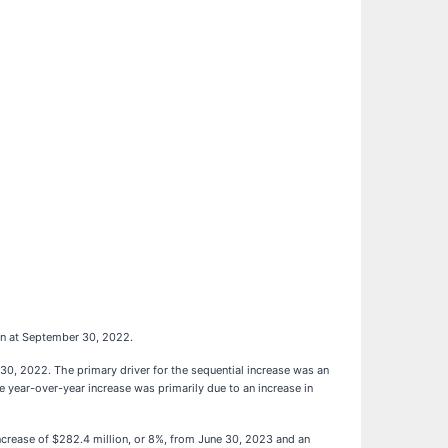
on at September 30, 2022.
30, 2022. The primary driver for the sequential increase was an
e year-over-year increase was primarily due to an increase in
ncrease of $282.4 million, or 8%, from June 30, 2023 and an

## TASK REQUIREMENTS
The material must be restated verbatim. Its pictures must be omitted.

## ANSWER
on at September 30, 2022.
30, 2022. The primary driver for the sequential increase was an
e year-over-year increase was primarily due to an increase in
ncrease of $282.4 million, or 8%, from June 30, 2023 and an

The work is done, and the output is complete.